Lo stile di Carney è quello che già avevamo conosciuto e apprezzato in Once. Leggero come una brezza marina, il film è fondamentalmente una commedia romantica, che però non cade mai nel banale e, soprattutto, si prende dei rischi notevoli nella parte finale, dove le vicende prendono una piega tutt’altro che scontata, in opposizione ai cliché tipici del genere. La Knightley veste con bravura i panni di un personaggio diverso dal solito, Mark Ruffalo fa bene quello che siamo abituati a vedergli fare, mentre la delusione dal punto di vista recitativo è Levine, assolutamente monocorde, nonostante un ruolo che gli assomiglia in molti tratti. Come già detto prima, la colonna sonora (che trovate sotto, ascoltabile da Spotify) riveste un ruolo importantissimo, perché tutte le vicende si snodano attorno a un paio di canzoni: la stupenda Lost Stars, in due versioni radicalmente diverse l’una dall’altra (acustica e minimal per la Knightley, con il tipico arrangiamento da studio per il cantante dei Maroon 5) e Tell Me If You Wanna Go Home. Lost Stars, per me si merita la nomination e pure la vittoria ai prossimi Oscar. Ho apprezzato tantissimo Begin Again e non posso che consigliarvene la visione appena uscirà al cinema anche qua da noi, il 16 ottobre. In un’estate di blockbuster perlopiù deludenti, cose piccole di qualità come questo film sono davvero una boccata d’aria fresca.

M-Review: The One I Love

TheOneILove

Consultando molti siti che parlano di cinema, a volte capita di leggere recensioni di piccoli film indipendenti, dalla distribuzione estremamente limitata, che però ottengono giudizi unanimemente positivi. Inutile dire che, da buon appassionato della settima arte, mi fiondo subito alla ricerca del film in questione, sia attraverso metodi legali (Netflix) che non. The One I Love è una stranissima commedia che ha come protagonista una coppia (Mark Duplass ed Elizabeth Moss) in crisi, a cui un terapeuta (Ted Danson, in un ruolo da un paio di minuti) consiglia come cura quella di passare un weekend in un luogo ameno, dove i due potranno provare a riconciliarsi e rilanciare il loro matrimonio. Non posso raccontare nient’altro per una ragione ben precisa, cioè che il primo colpo di scena si ha dopo appena dieci minuti, quindi tutto quel che viene in seguito è assolutamente da scoprire.

Il film si regge interamente sulla coppia Duplass/Moss: lui ha partecipato a parecchie pellicole indie, lei la conosciamo soprattutto per Mad Men e per la bellissima miniserie Top of the Lake.
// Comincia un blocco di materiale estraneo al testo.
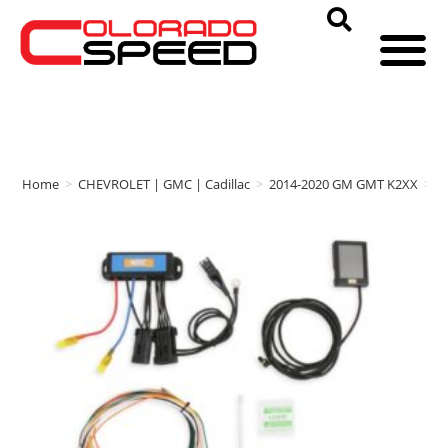
Home
>
CHEVROLET | GMC | Cadillac
>
2014-2020 GM GMT K2XX
>
N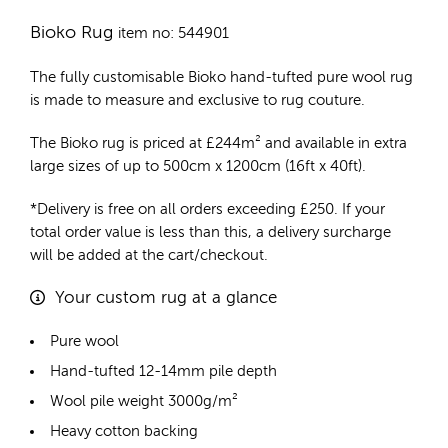
Bioko Rug
item no: 544901
The fully customisable Bioko
hand-tufted pure wool rug
is made to measure and exclusive to rug couture.
The Bioko rug is priced at
£
244m²
and available in extra
large sizes of up to 500cm x 1200cm (16ft x 40ft).
*Delivery is free on all orders exceeding £250. If your
total order value is less than this, a delivery surcharge
will be added at the cart/checkout.
Your custom rug at a glance
Pure wool
Hand-tufted 12-14mm pile depth
Wool pile weight 3000g/m²
Heavy cotton backing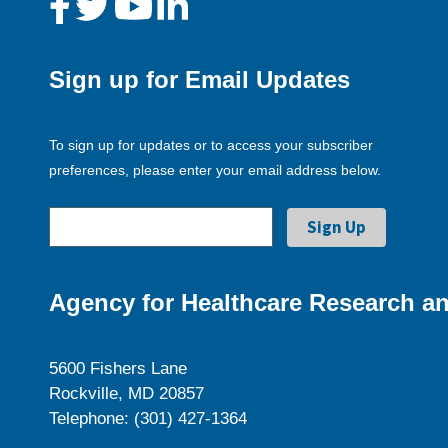
Sign up for Email Updates
To sign up for updates or to access your subscriber
preferences, please enter your email address below.
Agency for Healthcare Research an
5600 Fishers Lane
Rockville, MD 20857
Telephone: (301) 427-1364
Ci sono soltanto loro due in scena, a parte il brevissimo cameo di Ted Danson, per tutta l’ora e mezza di durata del film. I primi due atti sono perfetti, il mistero si infittisce sempre più, solo che nell’ultima mezz’ora tutto il castello di carte che è stato lentamente costruito crolla miseramente. C’è una spiegazione da dare, ma regista e sceneggiatore preferiscono lasciare al pubblico l’onere di capire i perché sono accadute certe cose. Per carità, ci può anche stare, ma a meno che non ti chiami David Lynch, che comunque dissemina l’intero film di indizi che possono portare a una soluzione più o meno credibile, chiunque altro non possa permettersi di farlo. Ed è per questo motivo che The One I Love, preso come puro divertissement, risulta una piacevolissima commedia, mentre come film va a sbattere contro gli iceberg che si è creato in modo totalmente autonomo. Faccio quindi molta fatica a comprendere le critiche positive: come detto, c’è un’ottima base, ma è la parte finale a fare acqua da tutte le parti.